(EXTRACTED INFORMATION)

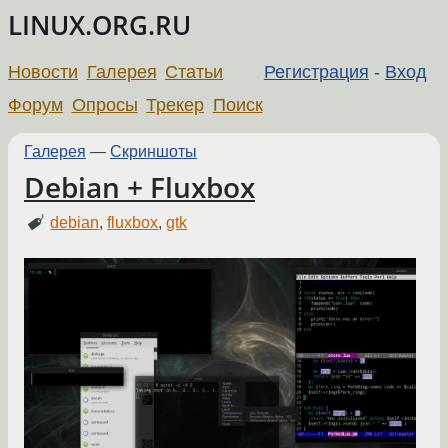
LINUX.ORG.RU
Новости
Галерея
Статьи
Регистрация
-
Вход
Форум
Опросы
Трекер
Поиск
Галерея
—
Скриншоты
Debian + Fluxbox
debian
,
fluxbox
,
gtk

(End EXTRACTED INFORMATION)
(EXTRACTED INFORMATION)

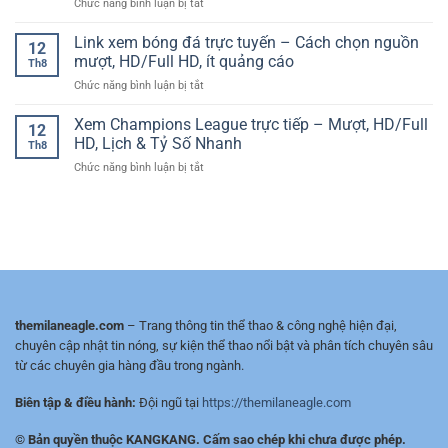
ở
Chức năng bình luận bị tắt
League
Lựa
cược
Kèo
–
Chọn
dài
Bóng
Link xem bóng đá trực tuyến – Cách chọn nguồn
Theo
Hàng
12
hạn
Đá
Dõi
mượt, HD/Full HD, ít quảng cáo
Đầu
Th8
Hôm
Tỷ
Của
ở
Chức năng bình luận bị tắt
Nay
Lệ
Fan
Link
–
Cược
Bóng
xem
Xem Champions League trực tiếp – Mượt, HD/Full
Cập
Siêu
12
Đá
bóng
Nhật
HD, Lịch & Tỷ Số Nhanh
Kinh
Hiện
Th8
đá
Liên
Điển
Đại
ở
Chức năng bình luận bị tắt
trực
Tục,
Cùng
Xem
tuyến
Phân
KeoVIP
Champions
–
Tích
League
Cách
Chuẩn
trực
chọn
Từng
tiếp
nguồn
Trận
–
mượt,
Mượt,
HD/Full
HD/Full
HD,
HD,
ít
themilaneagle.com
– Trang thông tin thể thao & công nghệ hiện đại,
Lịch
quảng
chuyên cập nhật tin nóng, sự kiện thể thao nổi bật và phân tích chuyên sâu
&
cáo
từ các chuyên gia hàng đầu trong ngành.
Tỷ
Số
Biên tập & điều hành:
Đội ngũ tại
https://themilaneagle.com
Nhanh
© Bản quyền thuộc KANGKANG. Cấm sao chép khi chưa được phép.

(End EXTRACTED INFORMATION)
(EXTRACTED INFORMATION)

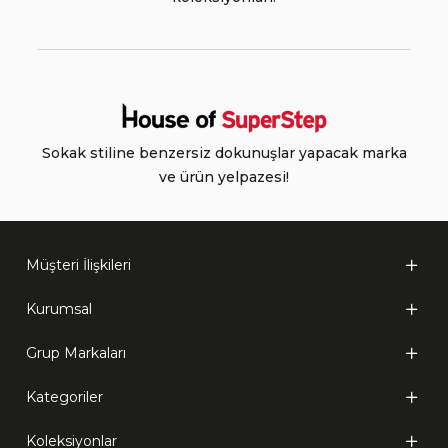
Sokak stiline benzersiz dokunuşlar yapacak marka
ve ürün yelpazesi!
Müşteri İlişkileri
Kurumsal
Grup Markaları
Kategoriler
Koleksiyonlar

(End EXTRACTED INFORMATION)

- **EXERCISE DETAILS**
Return each line among the entries that holds the word "Link".

- **TASK RESULT**
Link xem bóng đá trực tuyến – Cách chọn nguồn
Link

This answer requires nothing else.